What phases of optimisation did they go through?

NetEase carried out optimisation in several phases:

Phase 1 — direct S3 access: 42 minutes. Baseline.

Phase 2 — Fluid distributed cache: 14 minutes. Implementing the CNCF Fluid project that shares models between nodes in the cluster through P2P transfers. Instead of each pod pulling directly from S3, new pods can fetch the model from neighbouring nodes that already have it cached.

Phase 3 — Fluid with local SSD cache: 3 minutes. Addition of a local SSD caching layer that keeps warm copies of the most frequently used models. At a new scaling event, the model is already in the local cache, eliminating the network transfer.

Phase 4 — Pre-warming + predictive scheduling: under 30 seconds. Pre-warming strategy — the system predicts when a new pod will be needed (based on historical load patterns) and pre-loads the model before the pod is actually required. Combined with predictive scheduling that assigns new pods to nodes that already have the model in memory.

What is Fluid as a CNCF project?

Fluid is a CNCF-incubated project focused on data orchestration for Kubernetes. The primary use case is accelerating access to large datasets — whether these are LLM weights, training datasets, or scientific data. Fluid abstracts the underlying storage (S3, GCS, HDFS, NFS) and provides a uniform layer with built-in caching, prefetching, and scheduling integration.

For the LLM use case in particular, Fluid enables:

  • Pod-level affinity — the Kubernetes scheduler can prioritise placing a pod on a node where the model is already cached
  • Asynchronous prefetch — the model can be pre-loaded before the pod needs it
  • Shared cache across team — multiple teams can share the same model without duplicating it

What does this mean for production LLM inference?
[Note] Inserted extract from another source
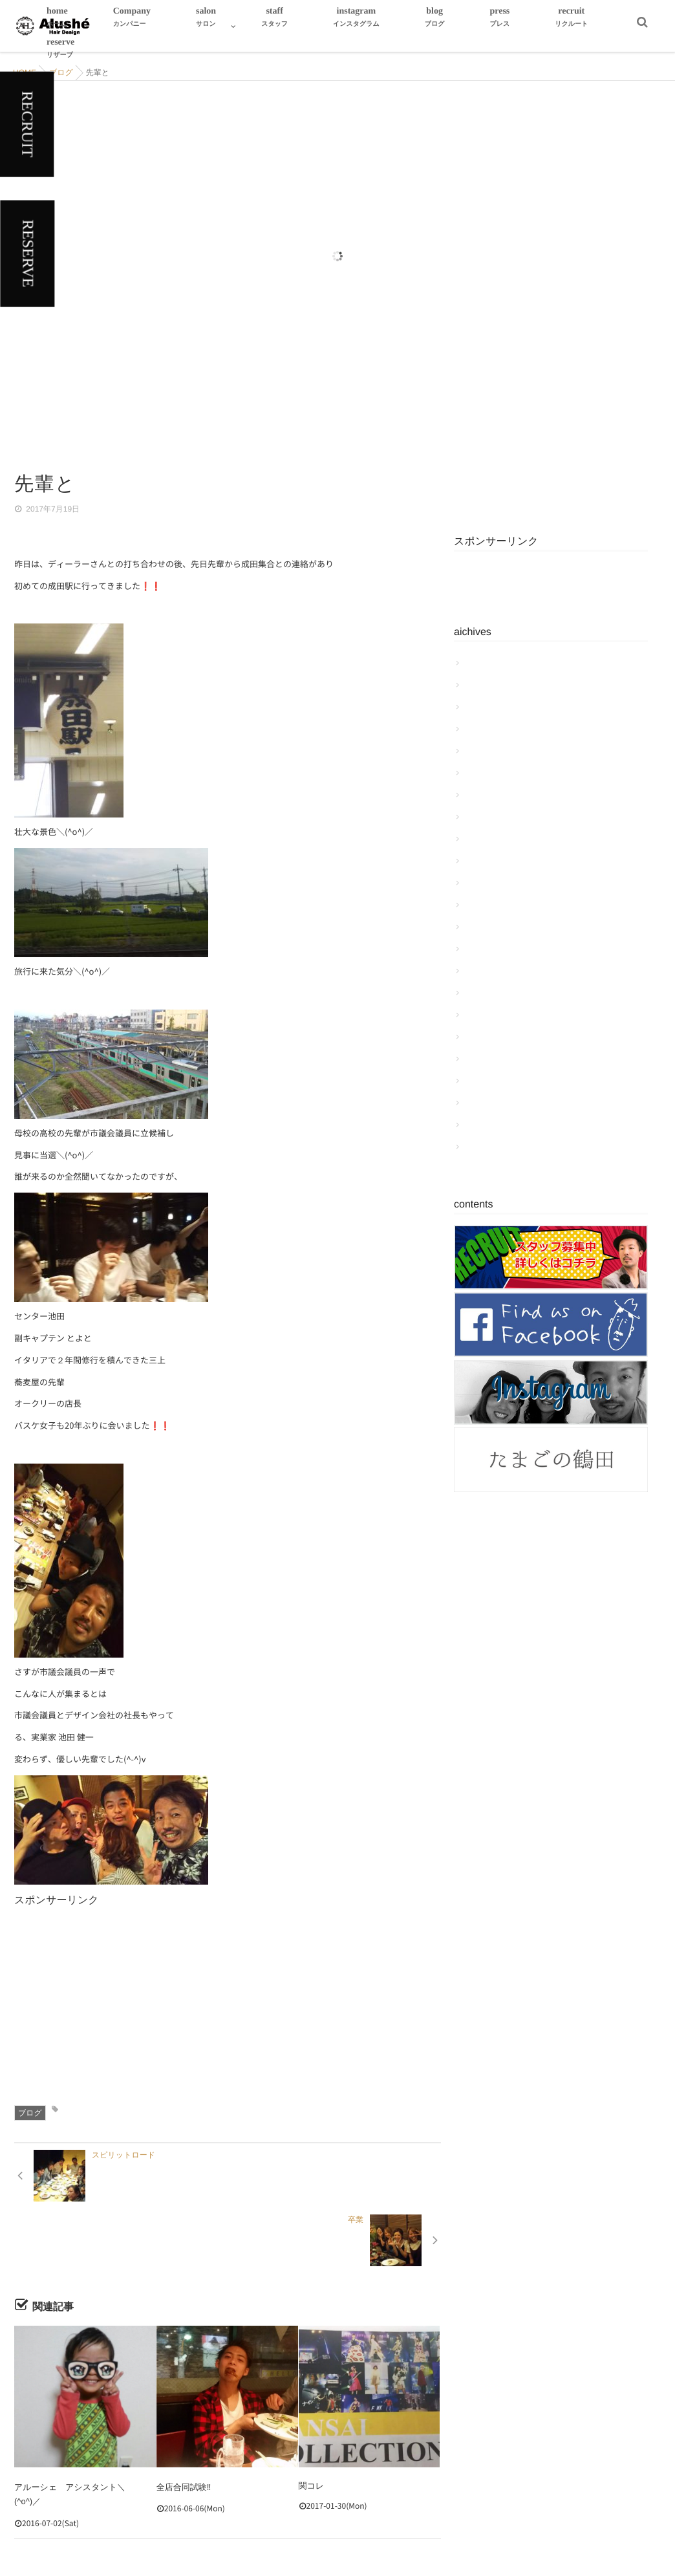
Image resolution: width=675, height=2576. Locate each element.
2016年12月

Cold start latency is a critical problem for serverless or auto-scaling LLM deployments. Industry standards (OpenAI, Anthropic) achieve sub-second cold start times for their proprietary stacks, but this results from custom infrastructure that the open-source community cannot easily replicate.
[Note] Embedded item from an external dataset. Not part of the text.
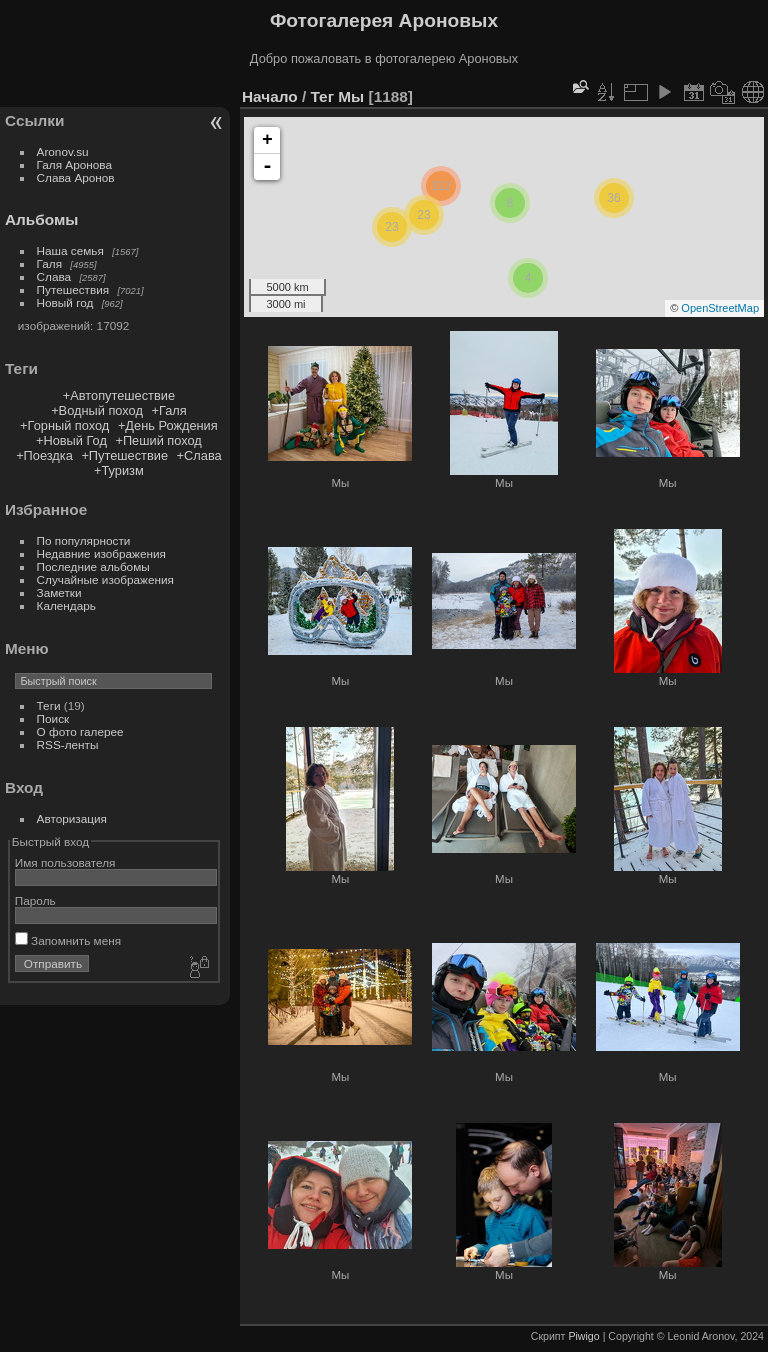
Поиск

The NetEase case study provides a concrete blueprint that other companies can follow using open-source components (Kubernetes + Fluid + vLLM). Under 30 seconds cold start for a 70B model is acceptable for most production workloads — comparable to the time required for a scaling event in a typical microservice.

For CNCF, this case study is validation of the Fluid project as a production-ready tool. It is worth watching whether other LLM serving operators (Replicate, Together AI, Anyscale) adopt similar Fluid-based approaches for their own multi-tenant LLM platforms.

Frequently Asked Questions

What is Fluid in the context of CNCF projects?
Fluid is a CNCF-incubated project for orchestrating data-intensive workloads on Kubernetes, specifically focused on accelerating access to large datasets through prefetching and caching layers.
By how much did NetEase Games reduce LLM cold start time?
From 42 minutes (direct access) to under 30 seconds, through intermediate stages of 14 and 3 minutes, using Fluid prefetching and pre-warming strategies.
What model sizes does NetEase Games use?
70B-class LLM models, corresponding to architectures such as Llama 3 70B, Qwen 2.5 72B, or similar.